Graphs Flashcards
Graph
A set of vertices connected pairwise by edges.
Path
A sequence of vertices connected by edges.
Cycle
Path whose first and last vertices are the same.
Connected vertices
Two vertices are connected if there is a path between them.
Euler Tour
A cycle that uses each edge exactly once.
Hamilton tour
A cycle that uses each vertex exactly once.
Planar Graph
A graph that can be embedded in the plane.
I.e., it can be drawn on the plane in such a way that its edges intersect only at their endpoints.
I.e. it can be drawn in such a way that no edges cross each other.
Isomorphic Graphs
When two adjacency lists represent the same graph.
Sparse graphs
Graphs that have a huge number of vertices, but a small average vertex degree.
Describe
the Depth-first Search algorithm
DFS (to visit a vertex v)
- Mark v as visited.
- Recursively visit all unmarked vertices w adjacent to v.

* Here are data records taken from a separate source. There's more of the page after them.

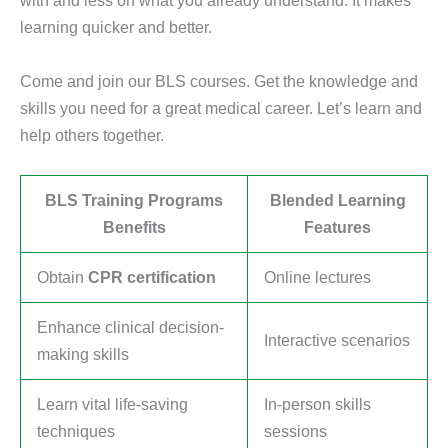
with and less on what you already understand. It makes
learning quicker and better.
Come and join our BLS courses. Get the knowledge and
skills you need for a great medical career. Let’s learn and
help others together.
BLS Training Programs
Blended Learning
Benefits
Features
Obtain
CPR certification
Online lectures
Enhance clinical decision-
Interactive scenarios
making skills
Learn vital life-saving
In-person skills
techniques
sessions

2 Applications of Depth-first search
- Find all vertices connected to a given source vertex.
- Find a path between two vertices.
Describe
the Breadth-first Search algorithm
BFS (from a source vertex s)
Put s on a FIFO queue, and mark s as visited.
Repeat until the queue is empty:
- Remove the last recently added vertex v.
- add each of v’s unvisited neighbours to the queue, and mark them as visited.
Define
vertex connectivity
Vertices v and w are connected if there is a path between them.
Digraph
Directed graph.
A set of vertices connected pairwise by directed edges.
Strongly connected vertices
Vertices v and w are strongly connected if there is both a directe path from v to w and a directed path from w to v.
Key property of strong vertex connectivity
Strong connectivity is an equivalence relation
- v is strongly connected to v.
- If v is strongly connected to w, then w is strongly connected to v.
- If v is strongly connected to w and w to x, then v is strongly connected to x.
Tree
A graph that is both connected and acyclic.
Minimum spanning tree
Given an undirected graph G with positive edge weights (connected).
A spanning tree of G is a subgraph T that is both a tree (connected & acyclic) and spanning (includes all of the vertices).
Define
a Cut
A cut in a graph is a partition of its vertices into two (nonempty) sets.
Define
a Crossing edge
A crossing edge connects a vertex in one set with a vertex in the other.
Define
Cut property
Given any cut, the crossing edge of minimum weight is in the minimum spanning tree.
Describe
a proof for the cut property
Suppose the min-weight crossing edge e is not in the MST.
- Adding e to the MST creates a cycle.
- Some other edge f in the cycle must be a crossing edge.
- Removing f and adding e is also a spanning tree.
- Since the weight of e is less than the weight of f, that spanning tree is lower weight.
- Thus we have a proof by contradiction.
Describe
a Greedy algorithm to find a Minimum Spanning Tree
Def: Grey edges are not in the MST. Black ones are.
Start with all edges coloured grey.
Find a cut with no black crossing edges, and color its minimum-weight edge black.
Repeat until V-1 edges are coloured black.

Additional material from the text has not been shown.